Subject: Re: [boost] Official warnings policy?
From: Paul A. Bristow (pbristow_at_[hidden])
Date: 2009-11-12 05:24:03
> -----Original Message-----
> From: boost-bounces_at_[hidden] [mailto:boost-bounces_at_[hidden]] On
> Steven Watanabe
> Sent: Wednesday, November 11, 2009 6:56 PM
> To: boost_at_[hidden]
> Subject: Re: [boost] Official warnings policy?
> Paul A. Bristow wrote:
> >> Looks like the warnings occur depending on the types used in the unit
> >> For example, the warning mentioned above comes from the test code:
> >> typedef variant< short, const char* > t_var2;
> >> typedef variant< unsigned short, const char*, t_var2 > t_var5;
> >> typedef variant< unsigned short, const char*, t_var5 > t_var6;
> >> t_var6 v6;
> >> v6 = 58;
> >> Which looks like a legitimate warning about converting an integer (58) to a
> > Since this is expected, could the test use a static_cast to the right type?
> > v6 = static_cast< t_var6 >(58);
> > Does this quiet the warning?
> > Or must it be v6 = static_cast< unsigned short >(58); ?
> > Either way this would document that casting/converting takes place?

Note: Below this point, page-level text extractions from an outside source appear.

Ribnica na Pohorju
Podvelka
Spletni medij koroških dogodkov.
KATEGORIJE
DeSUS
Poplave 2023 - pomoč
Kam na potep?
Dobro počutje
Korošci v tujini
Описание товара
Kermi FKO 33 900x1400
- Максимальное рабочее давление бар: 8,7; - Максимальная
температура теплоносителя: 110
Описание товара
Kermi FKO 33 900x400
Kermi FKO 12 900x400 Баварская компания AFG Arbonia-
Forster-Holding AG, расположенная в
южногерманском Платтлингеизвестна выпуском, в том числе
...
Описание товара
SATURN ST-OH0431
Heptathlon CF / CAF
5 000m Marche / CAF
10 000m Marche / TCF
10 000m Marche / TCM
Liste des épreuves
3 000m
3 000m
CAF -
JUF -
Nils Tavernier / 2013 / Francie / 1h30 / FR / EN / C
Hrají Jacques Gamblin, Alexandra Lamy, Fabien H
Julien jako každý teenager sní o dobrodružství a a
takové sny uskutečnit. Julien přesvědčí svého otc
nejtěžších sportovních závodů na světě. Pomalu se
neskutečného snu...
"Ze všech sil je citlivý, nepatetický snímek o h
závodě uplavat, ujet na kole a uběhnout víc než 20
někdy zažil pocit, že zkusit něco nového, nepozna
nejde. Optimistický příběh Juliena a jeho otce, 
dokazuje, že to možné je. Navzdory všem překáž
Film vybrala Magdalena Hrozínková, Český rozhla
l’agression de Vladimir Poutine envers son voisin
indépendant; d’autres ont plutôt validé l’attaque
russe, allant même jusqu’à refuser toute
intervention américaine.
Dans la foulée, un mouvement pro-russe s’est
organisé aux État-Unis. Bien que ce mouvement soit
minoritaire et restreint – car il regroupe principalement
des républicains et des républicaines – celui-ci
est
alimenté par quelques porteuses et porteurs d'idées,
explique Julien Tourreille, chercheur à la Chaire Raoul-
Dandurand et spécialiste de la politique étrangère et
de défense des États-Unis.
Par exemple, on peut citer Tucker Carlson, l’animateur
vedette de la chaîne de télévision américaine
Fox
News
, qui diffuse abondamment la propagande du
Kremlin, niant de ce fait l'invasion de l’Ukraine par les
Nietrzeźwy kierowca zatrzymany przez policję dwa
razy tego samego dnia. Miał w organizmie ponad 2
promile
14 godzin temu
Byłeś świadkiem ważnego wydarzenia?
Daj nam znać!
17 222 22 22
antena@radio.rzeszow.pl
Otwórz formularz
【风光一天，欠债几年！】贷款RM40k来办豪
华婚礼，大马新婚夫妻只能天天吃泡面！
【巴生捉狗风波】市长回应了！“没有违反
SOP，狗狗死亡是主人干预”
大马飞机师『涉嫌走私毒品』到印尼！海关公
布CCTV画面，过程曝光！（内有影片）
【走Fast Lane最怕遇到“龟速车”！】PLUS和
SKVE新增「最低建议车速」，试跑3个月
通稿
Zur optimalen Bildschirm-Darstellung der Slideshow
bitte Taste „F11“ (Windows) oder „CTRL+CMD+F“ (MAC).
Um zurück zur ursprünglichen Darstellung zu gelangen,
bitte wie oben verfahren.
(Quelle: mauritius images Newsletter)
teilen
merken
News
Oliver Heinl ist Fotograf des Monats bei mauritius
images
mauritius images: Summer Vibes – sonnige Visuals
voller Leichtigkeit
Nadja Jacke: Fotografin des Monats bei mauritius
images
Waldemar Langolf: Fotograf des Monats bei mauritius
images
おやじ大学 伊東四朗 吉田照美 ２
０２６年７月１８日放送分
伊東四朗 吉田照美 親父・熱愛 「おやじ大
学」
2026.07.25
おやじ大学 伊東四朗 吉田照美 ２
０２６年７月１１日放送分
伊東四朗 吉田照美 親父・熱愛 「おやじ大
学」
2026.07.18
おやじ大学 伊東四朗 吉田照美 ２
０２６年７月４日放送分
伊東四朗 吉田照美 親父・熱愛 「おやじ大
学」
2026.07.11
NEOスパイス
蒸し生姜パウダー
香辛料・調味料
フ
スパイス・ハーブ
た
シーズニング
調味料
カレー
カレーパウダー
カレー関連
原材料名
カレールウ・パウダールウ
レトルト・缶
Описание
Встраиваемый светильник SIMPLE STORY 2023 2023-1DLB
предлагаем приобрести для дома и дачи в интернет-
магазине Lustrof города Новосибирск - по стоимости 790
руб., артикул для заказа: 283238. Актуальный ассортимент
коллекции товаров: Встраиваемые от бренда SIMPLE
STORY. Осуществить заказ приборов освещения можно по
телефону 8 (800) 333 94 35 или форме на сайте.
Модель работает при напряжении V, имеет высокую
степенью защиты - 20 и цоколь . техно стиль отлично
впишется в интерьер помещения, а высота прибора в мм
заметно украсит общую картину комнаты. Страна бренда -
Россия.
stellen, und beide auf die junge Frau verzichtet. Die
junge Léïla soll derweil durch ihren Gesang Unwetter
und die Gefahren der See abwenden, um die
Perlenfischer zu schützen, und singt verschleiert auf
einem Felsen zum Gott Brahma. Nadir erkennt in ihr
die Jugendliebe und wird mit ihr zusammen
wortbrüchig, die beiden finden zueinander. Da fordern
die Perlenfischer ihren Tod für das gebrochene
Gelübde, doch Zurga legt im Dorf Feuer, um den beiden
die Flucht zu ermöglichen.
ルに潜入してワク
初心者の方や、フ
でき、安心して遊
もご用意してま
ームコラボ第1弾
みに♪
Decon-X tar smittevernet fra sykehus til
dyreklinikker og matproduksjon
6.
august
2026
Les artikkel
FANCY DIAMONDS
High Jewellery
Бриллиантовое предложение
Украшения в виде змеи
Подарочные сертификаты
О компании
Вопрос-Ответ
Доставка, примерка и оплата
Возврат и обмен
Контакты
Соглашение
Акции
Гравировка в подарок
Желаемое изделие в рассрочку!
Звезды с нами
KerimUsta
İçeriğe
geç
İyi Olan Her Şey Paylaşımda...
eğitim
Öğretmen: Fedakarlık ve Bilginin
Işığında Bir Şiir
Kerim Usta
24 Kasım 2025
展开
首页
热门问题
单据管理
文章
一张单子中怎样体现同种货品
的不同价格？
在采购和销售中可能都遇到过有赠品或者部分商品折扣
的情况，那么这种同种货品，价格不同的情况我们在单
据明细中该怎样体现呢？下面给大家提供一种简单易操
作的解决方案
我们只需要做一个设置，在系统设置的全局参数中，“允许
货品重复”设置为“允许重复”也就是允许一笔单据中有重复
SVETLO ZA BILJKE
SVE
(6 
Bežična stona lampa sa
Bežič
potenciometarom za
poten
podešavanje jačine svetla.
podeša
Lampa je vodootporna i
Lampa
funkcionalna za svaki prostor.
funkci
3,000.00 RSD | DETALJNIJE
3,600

> > And perhaps users should do this too? The static_cast documents that the
> > has thought about this.
> I'd be careful about adding a static_cast, since it changes exactly
> what's being tested. Part of the behavior of a class is the way it handles
> implicit conversions. Even conversions that generate warnings sometimes
> need to be tested.
You are right, as ever. But in this case, is it my ignorance of C++ or is there
no way of specifying an (unsigned) short,
The test wanted to use v6 = 58US;
Or unsigned short int i = 58U; v6 = i; ?
Or would just v6 = 58U avoid the warning?
In the test, I suspect that v6 = static_cast< t_var6 >(58); was what was really
wanted (or some way of getting at the first template type from the variant that
is beyond my skills).
--- Paul A. Bristow Prizet Farmhouse Kendal, UK LA8 8AB +44 1539 561830, mobile +44 7714330204 pbristow_at_[hidden]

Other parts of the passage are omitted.